Linearizability And/Vs Serializability in Distributed Databases
Linearizability And Serializability together constitute the gold standard for consistency in distributed databases. Based on this gold standard, one can easily evaluate the consistency promises of various distributed database solutions.
Before we look Linearizability And Serializability together, Let us first understand these two concepts in isolation:
Linearizability: A data storage system depicts linearizability when for a set of operations, being performed on a single data object, two conditions are satisfied. First condition states that the execution is atomic for each of the operation, and second, there is a notion of sequential order in which various operations, in the set, gets executed, the order being aligned with real time.
Atomic execution here means that when an operation is executing, the same is not being interrupted by another operation concurrently.
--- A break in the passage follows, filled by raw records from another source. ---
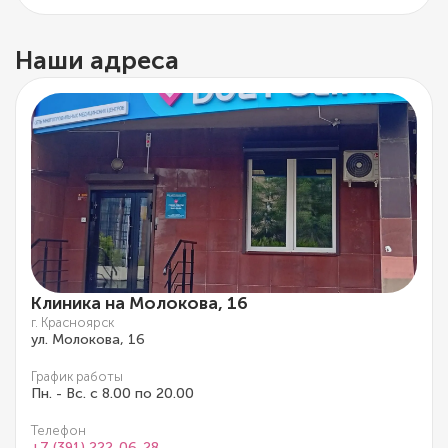
Наши адреса
Клиника на Молокова, 16
г. Красноярск
ул. Молокова, 16
График работы
Пн. - Вс. с 8.00 по 20.00
Телефон
+7 (391) 222-06-28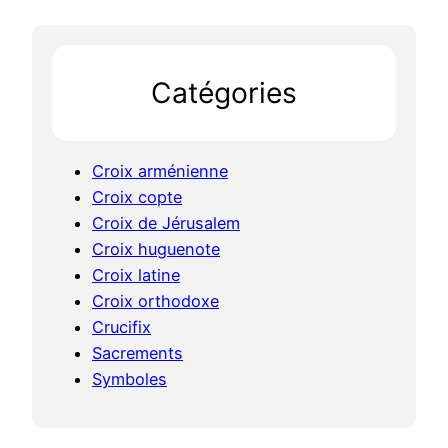
n
r
i
c
e
h
n
Catégories
n
e
:
q
Croix arménienne
u
Croix copte
e
Croix de Jérusalem
r
Croix huguenote
e
p
Croix latine
r
Croix orthodoxe
é
Crucifix
s
Sacrements
e
Symboles
n
t
e
l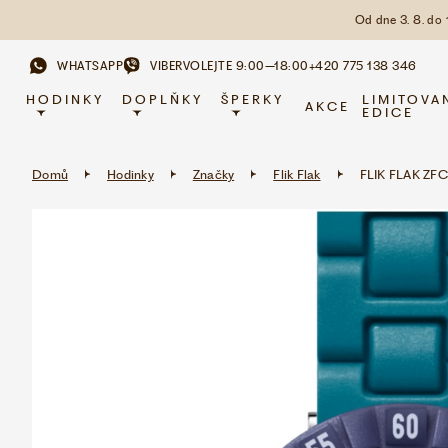
Od dne 3. 8. do
WHATSAPP
VIBER
VOLEJTE 9:00–18:00
+420 775 138 346
HODINKY
DOPLŇKY
ŠPERKY
LIMITOVA
AKCE
EDICE
Domů
Hodinky
Značky
Flik Flak
FLIK FLAK ZF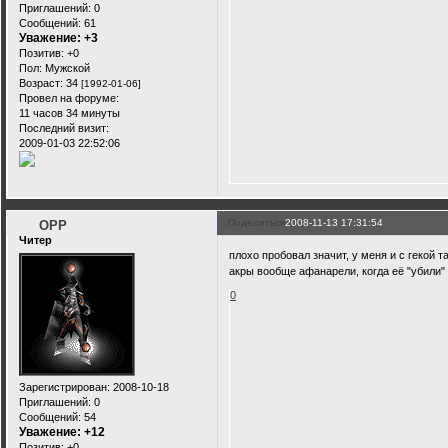
Приглашений:
0
Сообщений:
61
Уважение:
+3
Позитив:
+0
Пол:
Мужской
Возраст:
34
[1992-01-06]
Провел на форуме:
11 часов 34 минуты
Последний визит:
2009-01-03 22:52:06
Поделиться
2008-11-13 17:31:54
OPP
Читер
плохо пробовал значит, у меня и с гекой та
акры вообще афанарели, когда её "убили" 
0
Зарегистрирован
: 2008-10-18
Приглашений:
0
Сообщений:
54
Уважение:
+12
Позитив:
+0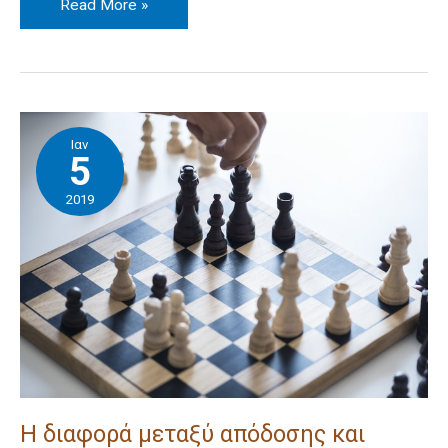
Read More »
Η
Ιαν
διαφορά
5
μεταξύ
2019
απόδοσης
και
μάθησης
Η διαφορά μεταξύ απόδοσης και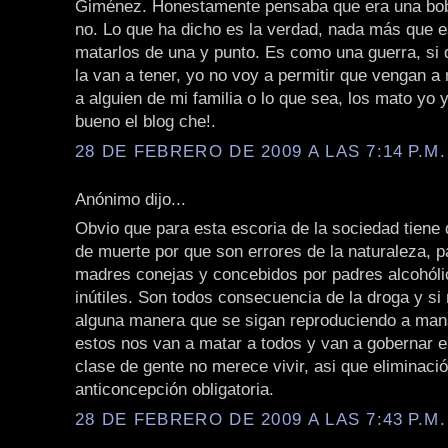
Giménez. Honestamente pensaba que era una bob
no. Lo que ha dicho es la verdad, nada más que 
matarlos de una y punto. Es como una guerra, si 
la van a tener, yo no voy a permitir que vengan a
a alguien de mi familia o lo que sea, los mato yo y
bueno el blog che!.
28 DE FEBRERO DE 2009 A LAS 7:14 P.M.
Anónimo dijo...
Obvio que para esta escoria de la sociedad tiene
de muerte por que son errores de la naturaleza, p
madres conejas y concebidos por padres alcohóli
inútiles. Son todos consecuencia de la droga y si
alguna manera que se sigan reproduciendo a man
estos nos van a matar a todos y van a gobernar el
clase de gente no merece vivir, asi que eliminaci
anticoncepción obligatoria.
28 DE FEBRERO DE 2009 A LAS 7:43 P.M.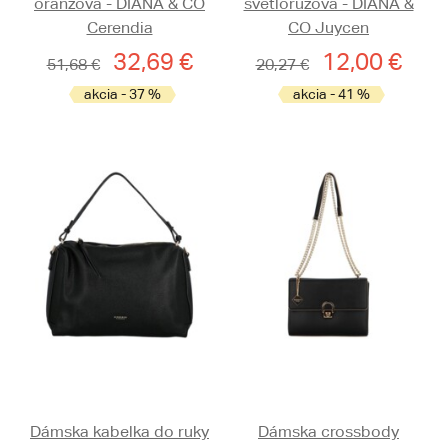
oranžová - DIANA & CO
svetloružová - DIANA &
Cerendia
CO Juycen
32,69 €
12,00 €
51,68 €
20,27 €
akcia - 37 %
akcia - 41 %
Dámska kabelka do ruky
Dámska crossbody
And, real time means that execution times for all operations is based on a single global wall clock.
Linearizability causes illusion that a single copy of a data object exists, although, in reality, there could be multiple copies of data, also called as replicas, on multiple nodes in a typical distributed system. Further, since, linearizability implies atomic execution of each operation, being executed on a single data object, the actual execution of two operations never interleave each other even though the two operations seems concurrent due to certain overlap of time, between invocation and response timestamps for a operation, for the two operations.
Atomic execution and single copy implies that there is a single sequential execution order of all operations, happening on a single object, on a single timeline.
Figure 1 provides an illustration of linearizable writes initiated by process P1 and P2. It can be seen that writes are being executed atomically and follow linear order (op1 -> op2 -> op3 -> op4) being based on a single wall clock where T1 < T2 < T3 < T4 (T1, T2, T3 and T4 are timestamps), as is evident from the changes in the Value of X.
Data consistency in a Linearizability World: In a linearizable world, things are simple and data consistency can be easily reasoned about, as, changes in the state of a data object results from executing one change operation at a time, and the change order follow a consistent sequential execution of operations aligned to a single clock. Therefore, once the state gets changed for a data object due to a operation, it is immediately visible to subsequent operations that are due for execution. Also, it becomes very simple to reason about the state of a data object at any time T, since one can refer to the past execution order of operations until the time T and can come to the conclusion for the state at T.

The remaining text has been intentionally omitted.